Виргиний, слушая эти речи простонародья, возмущался, зная, что все сказанное произошло не так, но молчал, уверенный, что таких людей не разубедишь ни в одной йоте их молвы, засевшей в голове тем крепче, что вымысел интереснее более простой правды. Виргиний молча слушал, не вмешиваясь.
– Арпина казнил фламин тайно; Скавр не был при его умерщвлении, потому что он – отец его, он бы его спас, стал бы произносить на фламина клятвы великие, запреты, – Скавр по сану выше фламина, – он и главнокомандующий, он и великий Понтифекс, начальник всех жрецов, первый человек в Риме, даже царь должен во многом его слушаться, и таков закон. Казнить Арпина стало бы нельзя. Внук Руфа, – только я это слышал тоже надвое, – неизвестно, который, Вулкаций или Виргиний, – заманил Арпина в горы на охоту с собою, а там…
– Там и убили его?
– Фламин Руф совершил казнь по кровомщению на своего зятя, да только он не все знает, что и как надо совершать, чтобы убить такого, кто не совсем человек, как все, а немножко и смахивает на лешего… да и больно стар Руф-то… слышно, он позабыл проколоть труп медными иглами и забить кол в него перед опусканием в болото или в могилу. Кабы его бросили с Тарпеи или голову ему снесли, этого бы не надо, а такая казнь… так бы нельзя… оставили, – вот он и вылез из болота-то, сам стал лешим, Сильвином, и этрусков наслал… да!..
Ткач еще увереннее прежнего ткнул пальцем к земле, и все покачали головами, грустно понурившись.
– Экое, мол, диво дивное случилось!.. Сам фламин Юпитера не сообразил, что следует делать, когда леший ему ум помутил.
ГЛАВА XIX
Плебеи на Комициях
Виргиний приметил в толпе знакомого ему поселянина с озера, Тита-лодочника, нередко бывавшего в городе, и протолкался к нему поближе, слушать, о чем разглагольствует тот.
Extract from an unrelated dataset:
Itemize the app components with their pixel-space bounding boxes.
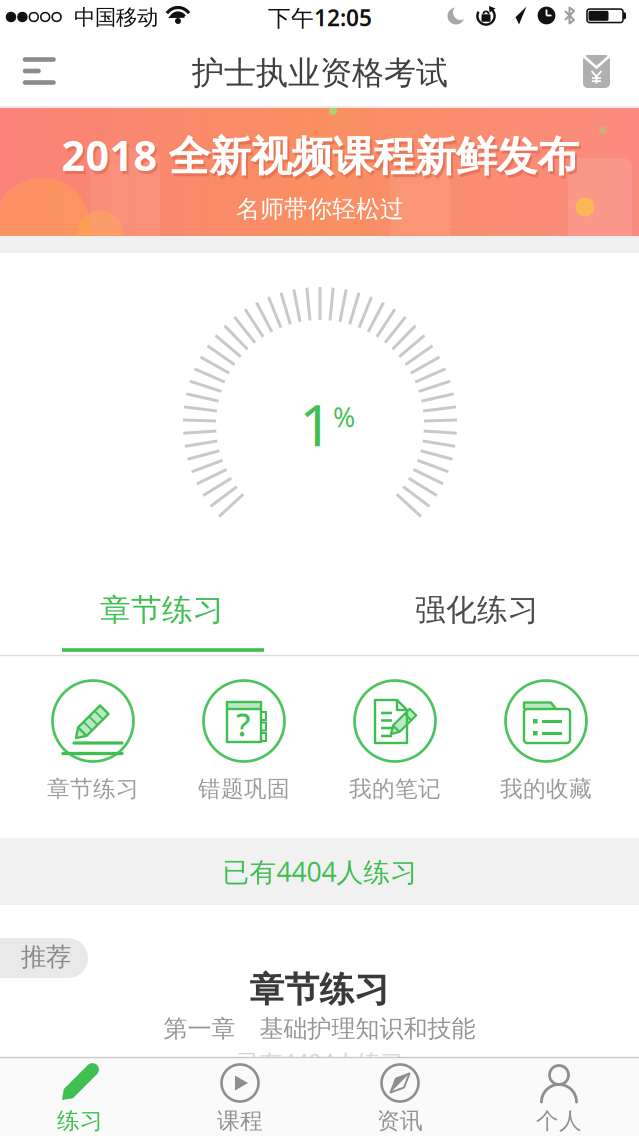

Ловкач, давно приманенный к дому фламина, делал вид, будто пытается защитить память Арпина от разных нареканий, доказывая, что сын самнитки не был ни изменником, ни колдуном, ни сыном лешего, а просто силач и немножко чудак, – стало быть, Руфу не было никакой надобности возиться с его трупом, совершив казнь; дух Арпина после смерти не может вредить Риму, губить любимых им людей вместе с ненавидимыми.
Сначала народ слушал лодочника равнодушно, как и всякую иную болтовню в толпе, но затем, по мере возрастания интереса, стало слышаться глухое, угрожающее ворчанье, перешедшее в громкую брань.
– Да замолчишь ли ты, хромая собака?! – резко выкрикнул молодой жрец Юпитера, подвластный Руфу. – Сам ты стоишь утопления в болоте вместе с изменником Арпином!.. Как у тебя горло не осипло хвалить-то его?! Не слушайте его, доблестные плебеи римские!.. Погибель всем от речей его!..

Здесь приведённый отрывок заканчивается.